* Action item
Set down the data below exactly; pictures stay out.

----

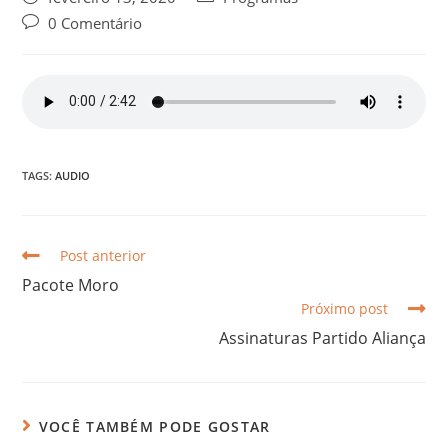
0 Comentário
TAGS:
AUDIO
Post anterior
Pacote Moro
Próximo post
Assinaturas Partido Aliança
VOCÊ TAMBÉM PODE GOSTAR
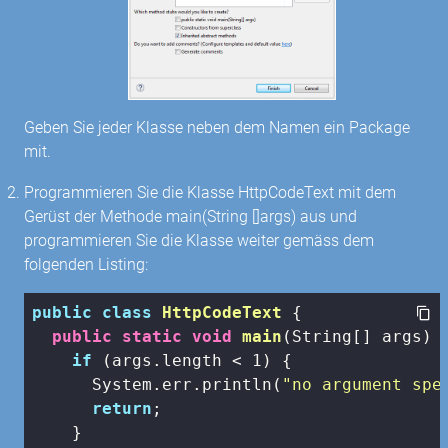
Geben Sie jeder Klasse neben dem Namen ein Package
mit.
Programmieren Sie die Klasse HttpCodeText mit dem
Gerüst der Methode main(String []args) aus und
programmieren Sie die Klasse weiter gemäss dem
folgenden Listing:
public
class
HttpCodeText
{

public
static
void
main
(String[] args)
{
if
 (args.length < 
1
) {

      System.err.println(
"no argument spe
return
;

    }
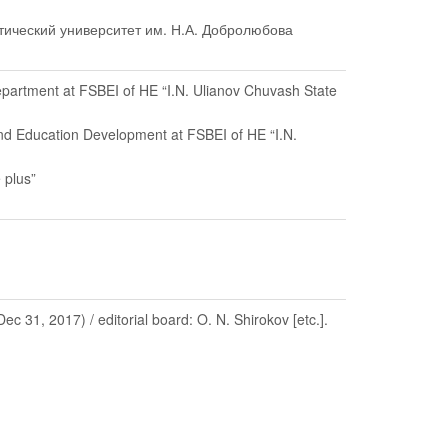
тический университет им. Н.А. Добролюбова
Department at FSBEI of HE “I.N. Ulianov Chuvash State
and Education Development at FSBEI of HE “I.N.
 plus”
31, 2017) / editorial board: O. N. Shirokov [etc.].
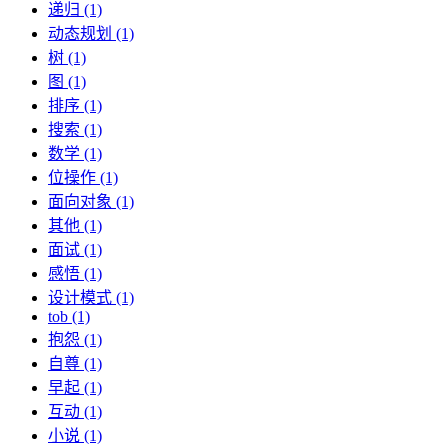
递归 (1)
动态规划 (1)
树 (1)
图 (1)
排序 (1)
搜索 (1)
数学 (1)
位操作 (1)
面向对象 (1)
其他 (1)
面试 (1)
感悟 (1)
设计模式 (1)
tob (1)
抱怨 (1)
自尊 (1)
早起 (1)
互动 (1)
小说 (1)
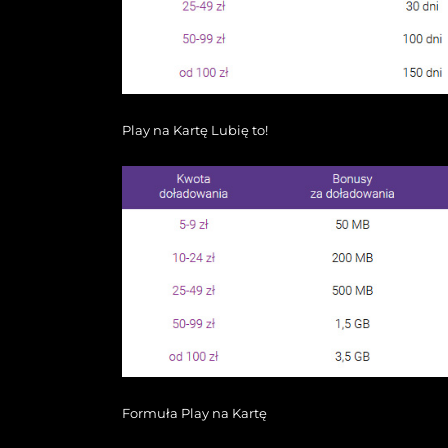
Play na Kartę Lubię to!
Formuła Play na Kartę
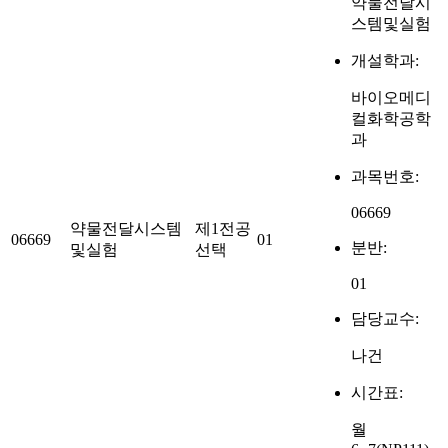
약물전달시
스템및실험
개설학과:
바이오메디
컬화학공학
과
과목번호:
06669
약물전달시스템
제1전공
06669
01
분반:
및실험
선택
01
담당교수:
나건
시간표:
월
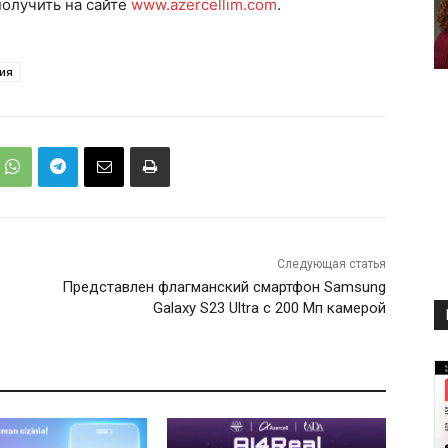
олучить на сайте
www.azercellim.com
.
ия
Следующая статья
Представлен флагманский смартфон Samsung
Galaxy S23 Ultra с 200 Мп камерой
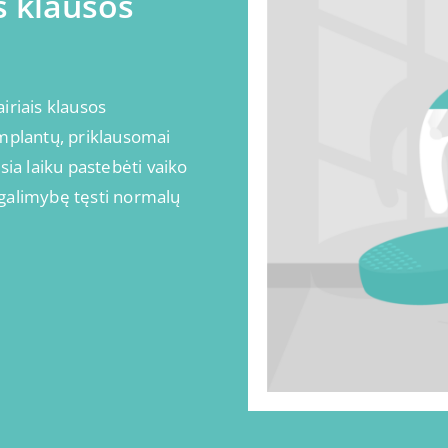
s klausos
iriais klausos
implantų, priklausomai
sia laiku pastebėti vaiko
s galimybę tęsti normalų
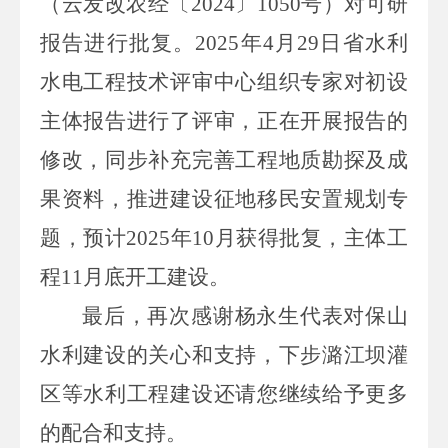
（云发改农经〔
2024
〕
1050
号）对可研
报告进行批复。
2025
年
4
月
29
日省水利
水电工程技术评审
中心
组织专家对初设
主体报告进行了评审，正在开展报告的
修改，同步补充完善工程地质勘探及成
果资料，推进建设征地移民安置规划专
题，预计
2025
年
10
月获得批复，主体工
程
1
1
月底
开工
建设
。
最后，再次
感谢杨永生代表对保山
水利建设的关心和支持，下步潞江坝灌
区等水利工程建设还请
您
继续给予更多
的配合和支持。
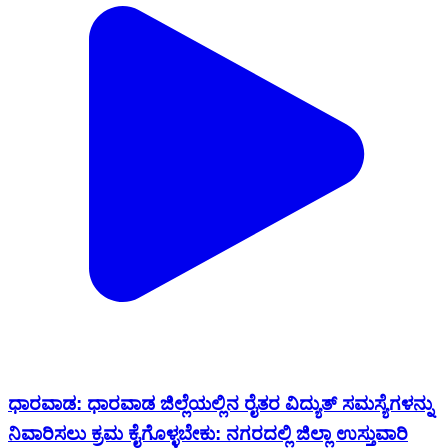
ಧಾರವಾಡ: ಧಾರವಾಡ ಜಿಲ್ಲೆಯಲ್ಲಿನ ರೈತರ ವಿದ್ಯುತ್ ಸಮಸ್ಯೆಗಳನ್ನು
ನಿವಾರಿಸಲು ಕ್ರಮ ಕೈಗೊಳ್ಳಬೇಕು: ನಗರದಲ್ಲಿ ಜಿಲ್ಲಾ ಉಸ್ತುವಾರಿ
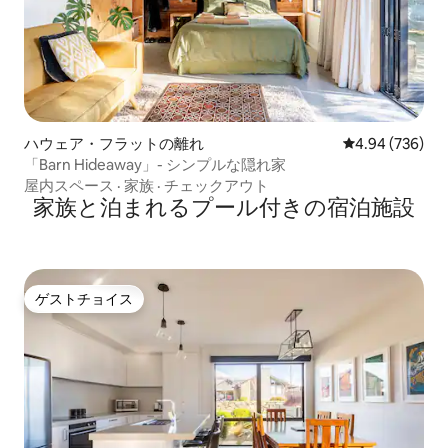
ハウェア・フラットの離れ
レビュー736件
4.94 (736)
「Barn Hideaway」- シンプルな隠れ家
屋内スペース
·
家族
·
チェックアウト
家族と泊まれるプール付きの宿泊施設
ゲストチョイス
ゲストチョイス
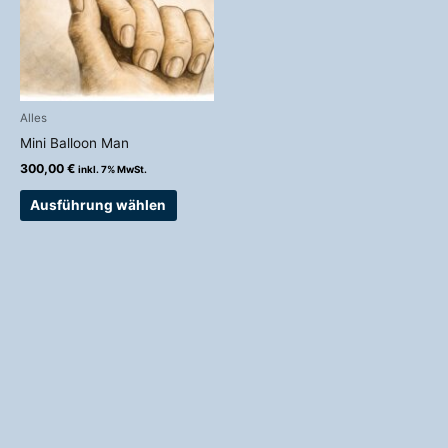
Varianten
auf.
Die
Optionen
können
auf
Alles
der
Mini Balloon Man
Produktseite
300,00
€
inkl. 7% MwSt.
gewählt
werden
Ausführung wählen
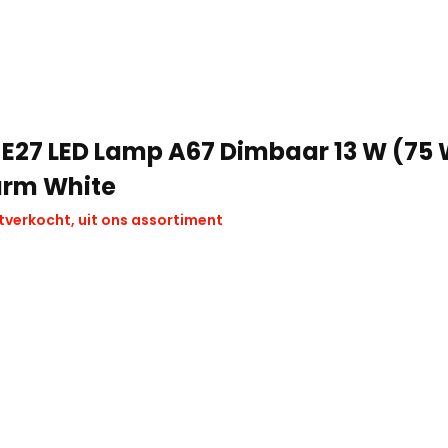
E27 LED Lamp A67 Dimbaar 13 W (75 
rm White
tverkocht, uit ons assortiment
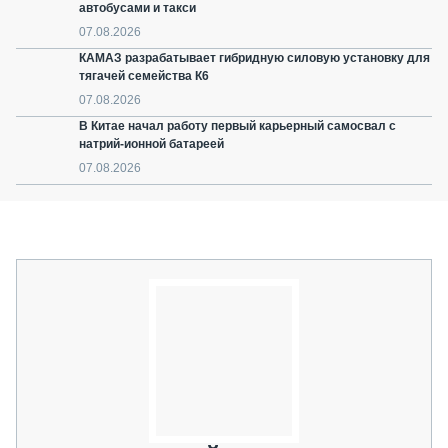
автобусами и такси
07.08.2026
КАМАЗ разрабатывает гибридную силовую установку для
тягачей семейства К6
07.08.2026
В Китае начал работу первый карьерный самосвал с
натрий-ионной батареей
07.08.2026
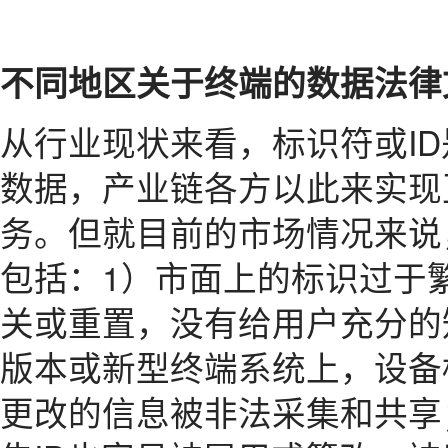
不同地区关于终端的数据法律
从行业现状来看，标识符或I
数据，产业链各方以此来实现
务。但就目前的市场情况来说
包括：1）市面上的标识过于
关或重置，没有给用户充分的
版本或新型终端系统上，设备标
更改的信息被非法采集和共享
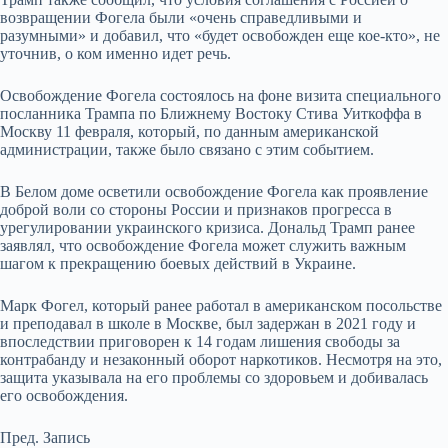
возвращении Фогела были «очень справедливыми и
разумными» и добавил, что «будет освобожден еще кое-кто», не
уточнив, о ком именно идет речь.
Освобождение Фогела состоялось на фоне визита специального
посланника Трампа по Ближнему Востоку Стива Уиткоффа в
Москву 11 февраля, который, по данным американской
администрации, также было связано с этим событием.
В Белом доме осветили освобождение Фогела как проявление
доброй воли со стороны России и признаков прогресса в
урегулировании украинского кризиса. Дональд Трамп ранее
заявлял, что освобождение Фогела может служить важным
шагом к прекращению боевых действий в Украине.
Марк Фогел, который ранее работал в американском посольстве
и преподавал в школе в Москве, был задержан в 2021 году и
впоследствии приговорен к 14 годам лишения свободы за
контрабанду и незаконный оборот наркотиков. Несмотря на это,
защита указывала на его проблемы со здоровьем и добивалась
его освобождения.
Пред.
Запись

----

* Written response
0 Comentário
TAGS:
AUDIO
Post anterior
Pacote Moro
Próximo post
Assinaturas Partido Aliança
VOCÊ TAMBÉM PODE GOSTAR
Geben Sie jeder Klasse neben dem Namen ein Package
mit.
Programmieren Sie die Klasse HttpCodeText mit dem
Gerüst der Methode main(String []args) aus und
programmieren Sie die Klasse weiter gemäss dem
folgenden Listing:
public
class
HttpCodeText
{

public
static
void
main
(String[] args)
{
if
 (args.length < 
1
) {

      System.err.println(
"no argument spe
return
;

    }
тический университет им. Н.А. Добролюбова
Department at FSBEI of HE “I.N. Ulianov Chuvash State
and Education Development at FSBEI of HE “I.N.
 plus”
31, 2017) / editorial board: O. N. Shirokov [etc.].
递归 (1)
动态规划 (1)
树 (1)
图 (1)
排序 (1)
搜索 (1)
数学 (1)
位操作 (1)
面向对象 (1)
其他 (1)
面试 (1)
感悟 (1)
设计模式 (1)
tob (1)
抱怨 (1)
自尊 (1)
早起 (1)
互动 (1)
小说 (1)
Play na Kartę Lubię to!
Formuła Play na Kartę
약물전달시
스템및실험
개설학과:
바이오메디
컬화학공학
과
과목번호:
06669
약물전달시스템
제1전공
06669
01
분반:
및실험
선택
01
담당교수:
나건
시간표:
월
олучить на сайте
www.azercellim.com
.
ия
Следующая статья
Представлен флагманский смартфон Samsung
Galaxy S23 Ultra с 200 Мп камерой
s klausos
iriais klausos
implantų, priklausomai
sia laiku pastebėti vaiko
s galimybę tęsti normalų
（云发改农经〔
2024
〕
1050
号）对可研
报告进行批复。
2025
年
4
月
29
日省水利
水电工程技术评审
中心
组织专家对初设
主体报告进行了评审，正在开展报告的
修改，同步补充完善工程地质勘探及成
果资料，推进建设征地移民安置规划专
题，预计
2025
年
10
月获得批复，主体工
程
1
1
月底
开工
建设
。
最后，再次
感谢杨永生代表对保山
水利建设的关心和支持，下步潞江坝灌
区等水利工程建设还请
您
继续给予更多
的配合和支持。
ಧಾರವಾಡ: ಧಾರವಾಡ ಜಿಲ್ಲೆಯಲ್ಲಿನ ರೈತರ ವಿದ್ಯುತ್ ಸಮಸ್ಯೆಗಳನ್ನು
ನಿವಾರಿಸಲು ಕ್ರಮ ಕೈಗೊಳ್ಳಬೇಕು: ನಗರದಲ್ಲಿ ಜಿಲ್ಲಾ ಉಸ್ತುವಾರಿ
ハウェア・フラットの離れ
レビュー736件
4.94 (736)
「Barn Hideaway」- シンプルな隠れ家
屋内スペース
·
家族
·
チェックアウト
家族と泊まれるプール付きの宿泊施設
ゲストチョイス
ゲストチョイス
Varianten
auf.
Die
Optionen
können
auf
Alles
der
Mini Balloon Man
Produktseite
300,00
€
inkl. 7% MwSt.
gewählt
werden
Ausführung wählen
E27 LED Lamp A67 Dimbaar 13 W (75 
rm White
tverkocht, uit ons assortiment
автобусами и такси
07.08.2026
КАМАЗ разрабатывает гибридную силовую установку для
тягачей семейства К6
07.08.2026
В Китае начал работу первый карьерный самосвал с
натрий-ионной батареей
07.08.2026
不同地区关于终端的数据法律
从行业现状来看，标识符或I
数据，产业链各方以此来实现
务。但就目前的市场情况来说
包括：1）市面上的标识过于
关或重置，没有给用户充分的
版本或新型终端系统上，设备标
更改的信息被非法采集和共享
возвращении Фогела были «очень справедливыми и
разумными» и добавил, что «будет освобожден еще кое-кто», не
уточнив, о ком именно идет речь.
Освобождение Фогела состоялось на фоне визита специального
посланника Трампа по Ближнему Востоку Стива Уиткоффа в
Москву 11 февраля, который, по данным американской
администрации, также было связано с этим событием.
В Белом доме осветили освобождение Фогела как проявление
доброй воли со стороны России и признаков прогресса в
урегулировании украинского кризиса. Дональд Трамп ранее
заявлял, что освобождение Фогела может служить важным
шагом к прекращению боевых действий в Украине.
Марк Фогел, который ранее работал в американском посольстве
и преподавал в школе в Москве, был задержан в 2021 году и
впоследствии приговорен к 14 годам лишения свободы за
контрабанду и незаконный оборот наркотиков. Несмотря на это,
защита указывала на его проблемы со здоровьем и добивалась
его освобождения.
Пред.
Запись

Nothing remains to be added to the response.